> _Aim of the exercise_: Across the records below, count every line that contains the string "قهرمانی", then report the count alone.

> _Provided entries_:
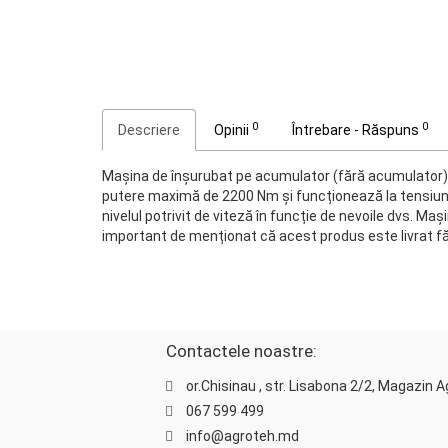
0
0
Descriere
Opinii
Întrebare - Răspuns
Mașina de înşurubat pe acumulator (fără acumulator) Y
putere maximă de 2200 Nm și funcționează la tensiunea
nivelul potrivit de viteză în funcție de nevoile dvs. M
important de menționat că acest produs este livrat făr
Contactele noastre:
or.Chisinau , str. Lisabona 2/2, Magazin 
067 599 499
info@agroteh.md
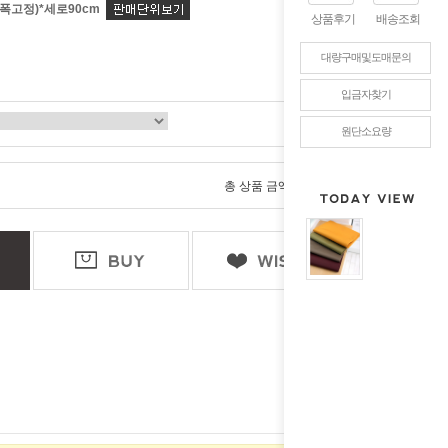
(폭고정)*세로90cm
상품후기
배송조회
대량구매및도매문의
입금자찾기
원단소요량
0
총 상품 금액
원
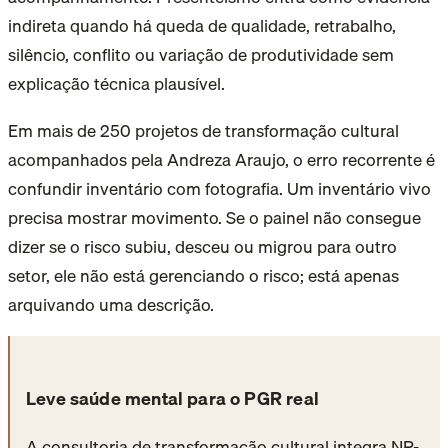
indireta quando há queda de qualidade, retrabalho,
silêncio, conflito ou variação de produtividade sem
explicação técnica plausível.
Em mais de 250 projetos de transformação cultural
acompanhados pela Andreza Araujo, o erro recorrente é
confundir inventário com fotografia. Um inventário vivo
precisa mostrar movimento. Se o painel não consegue
dizer se o risco subiu, desceu ou migrou para outro
setor, ele não está gerenciando o risco; está apenas
arquivando uma descrição.
Leve saúde mental para o PGR real
A consultoria de transformação cultural integra NR-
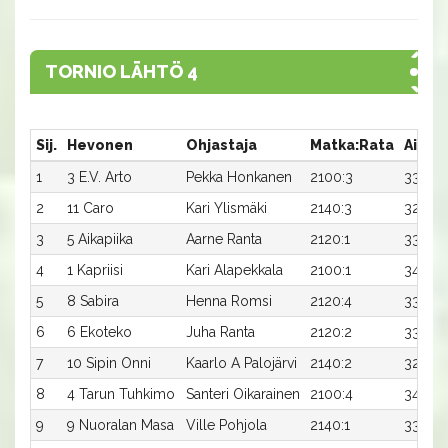
TORNIO LÄHTÖ 4
Sij.
Hevonen
Ohjastaja
Matka:Rata
Aika
1
3 E.V. Arto
Pekka Honkanen
2100:3
33,7
2
11 Caro
Kari Ylismäki
2140:3
32,5
3
5 Aikapiika
Aarne Ranta
2120:1
33,4x
4
1 Kapriisi
Kari Alapekkala
2100:1
34,3
5
8 Sabira
Henna Romsi
2120:4
33,5
6
6 Ekoteko
Juha Ranta
2120:2
33,7
7
10 Sipin Onni
Kaarlo A Palojärvi
2140:2
32,9x
8
4 Tarun Tuhkimo
Santeri Oikarainen
2100:4
34,9x
9
9 Nuoralan Masa
Ville Pohjola
2140:1
33,3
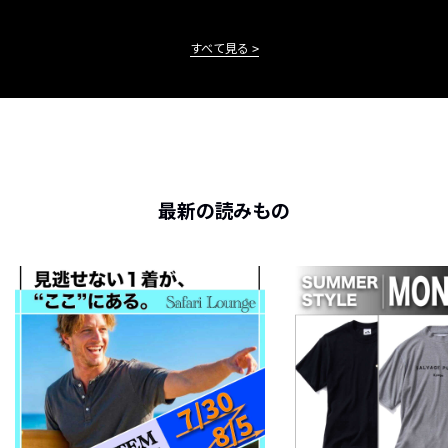
すべて見る
最新の読みもの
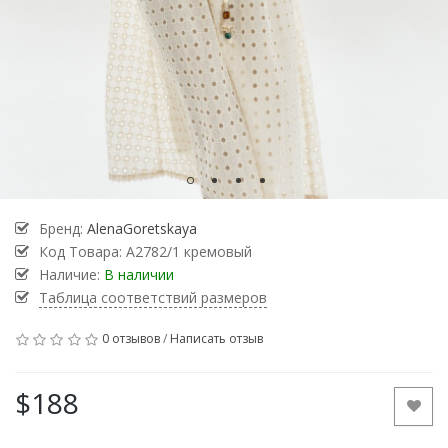
Бренд:
AlenaGoretskaya
Код Товара:
А2782/1 кремовый
Наличие:
В наличии
Таблица соответствий размеров
0 отзывов
/
Написать отзыв
$188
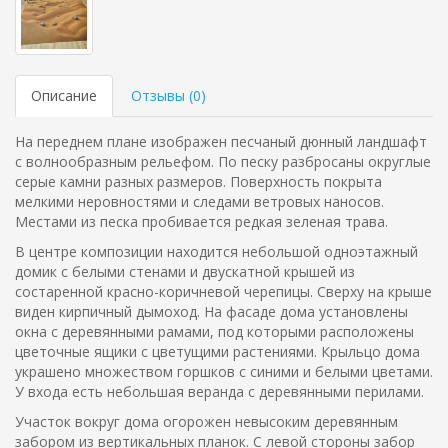
Описание
Отзывы (
0
)
На переднем плане изображен песчаный дюнный ландшафт
с волнообразным рельефом. По песку разбросаны округлые
серые камни разных размеров. Поверхность покрыта
мелкими неровностями и следами ветровых наносов.
Местами из песка пробивается редкая зеленая трава.
В центре композиции находится небольшой одноэтажный
домик с белыми стенами и двускатной крышей из
состаренной красно-коричневой черепицы. Сверху на крыше
виден кирпичный дымоход. На фасаде дома установлены
окна с деревянными рамами, под которыми расположены
цветочные ящики с цветущими растениями. Крыльцо дома
украшено множеством горшков с синими и белыми цветами.
У входа есть небольшая веранда с деревянными перилами.
Участок вокруг дома огорожен невысоким деревянным
забором из вертикальных планок. С левой стороны забор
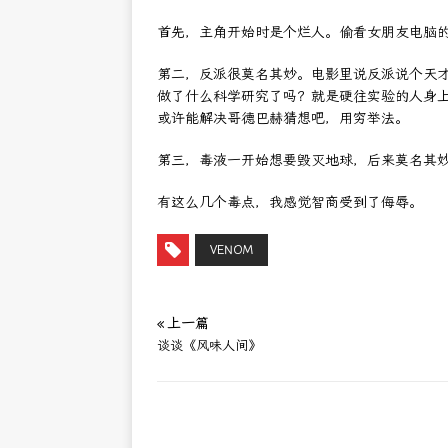
首先，主角开始时是个烂人。偷看女朋友电脑
第二，反派很莫名其妙。电影里说反派说个天
做了什么科学研究了吗？就是硬往实验的人身
或许能解决哥德巴赫猜想吧，用穷举法。
第三，毒液一开始想要毁灭地球，后来莫名其
有这么几个毒点，我感觉智商受到了侮辱。
VENOM
« 上一篇
谈谈《风味人间》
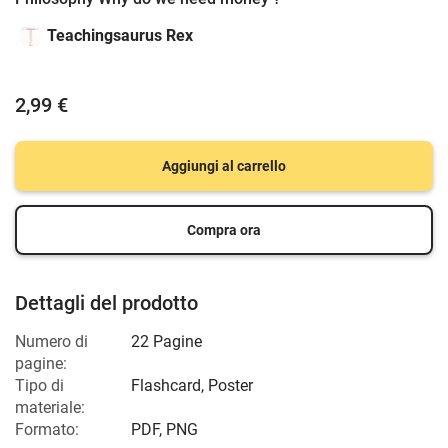
Teachingsaurus Rex
2,99 €
Aggiungi al carrello
Compra ora
Dettagli del prodotto
Numero di
22 Pagine
pagine:
Tipo di
Flashcard, Poster
materiale:
Formato:
PDF, PNG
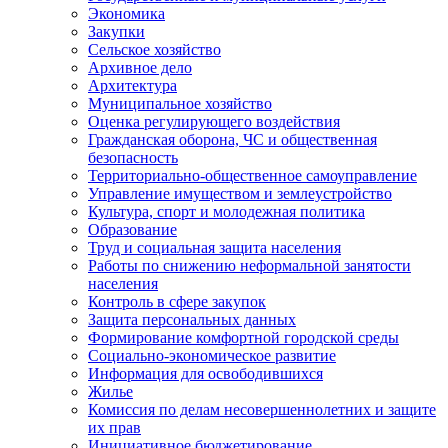
Экономика
Закупки
Сельское хозяйство
Архивное дело
Архитектура
Муниципальное хозяйство
Оценка регулирующего воздействия
Гражданская оборона, ЧС и общественная
безопасность
Территориально-общественное самоуправление
Управление имуществом и землеустройство
Культура, спорт и молодежная политика
Образование
Труд и социальная защита населения
Работы по снижению неформальной занятости
населения
Контроль в сфере закупок
Защита персональных данных
Формирование комфортной городской среды
Социально-экономическое развитие
Информация для освободившихся
Жилье
Комиссия по делам несовершеннолетних и защите
их прав
Инициативное бюджетирование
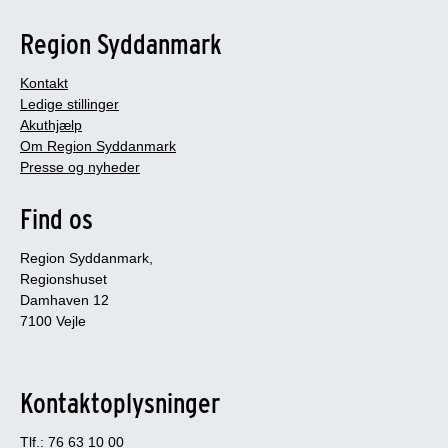
Region Syddanmark
Kontakt
Ledige stillinger
Akuthjælp
Om Region Syddanmark
Presse og nyheder
Find os
Region Syddanmark,
Regionshuset
Damhaven 12
7100 Vejle
Kontaktoplysninger
Tlf.: 76 63 10 00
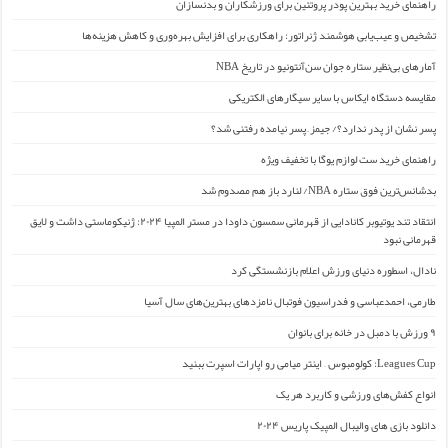
راهنمای خرید بهترین پودر پروتئین برای ورزشکاران و بدنسازان
تشخیص و عیب‌یابی هوشمند ژنراتور: راهکاری برای افزایش بهره‌وری و کاهش هزینه‌ها
آمارهای بی‌نظیر ستاره جوان سن‌آنتونیو در تاریخ NBA
مقایسه دستگاه ایکاس با سایر سیگارهای الکتریکی
پسر نشان از پدر ندارد؟/ جیمز ِ پسر نیامده رفتنی شد؟
راهنمای خرید ست لوازم یوگا با تخفیف ویژه
بدشانس‌ترین فوق ستاره NBA/ لنارد باز هم مصدوم شد
انتقاد تند یوتیوبر کانادایی از قهرمانی سمسون داودا در مستر المپیا ۲۰۲۴: ژنیکوماستی داشت و لایق
قهرمانی نبود
نادال، اسطوره دنیای ورزش اعلام بازنشستگی کرد
طارمی، احمدعباسی و فدراسیون فوتبال نامزدهای بهترین‌های سال آسیا
۹ ورزش با دمبل در خانه برای بانوان
Leagues Cup: کولومبوس – اینتر میامی رو اپارات اسپرت ببنید
انواع کفش‌های ورزشی و کاربرد هر یک
دانلود بازی های والیبال المپیک پاریس ۲۰۲۴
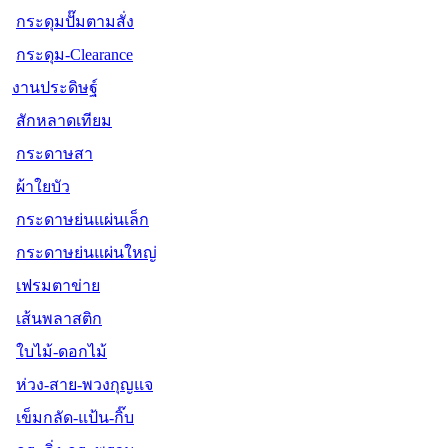
กระดุมปั๊มตามสั่ง
กระดุม-Clearance
งานประดิษฐ์
สักหลาดเทียม
กระดาษสา
ผ้าใยบัว
กระดาษย่นแผ่นเล็ก
กระดาษย่นแผ่นใหญ่
เฟรมตาข่าย
เส้นพลาสติก
ใบไม้-ดอกไม้
ห่วง-สาย-พวงกุญแจ
เข็มกลัด-แป้น-กิ๊บ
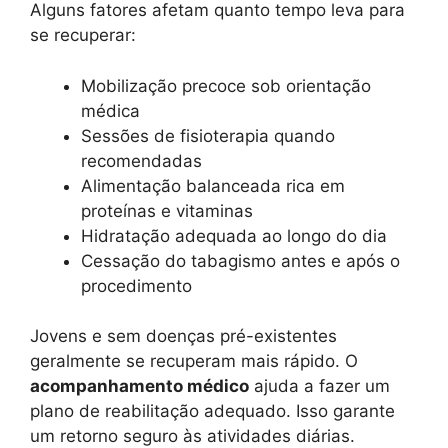
Alguns fatores afetam quanto tempo leva para
se recuperar:
Mobilização precoce sob orientação
médica
Sessões de fisioterapia quando
recomendadas
Alimentação balanceada rica em
proteínas e vitaminas
Hidratação adequada ao longo do dia
Cessação do tabagismo antes e após o
procedimento
Jovens e sem doenças pré-existentes
geralmente se recuperam mais rápido. O
acompanhamento médico
ajuda a fazer um
plano de reabilitação adequado. Isso garante
um retorno seguro às atividades diárias.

> _Written solution_: 2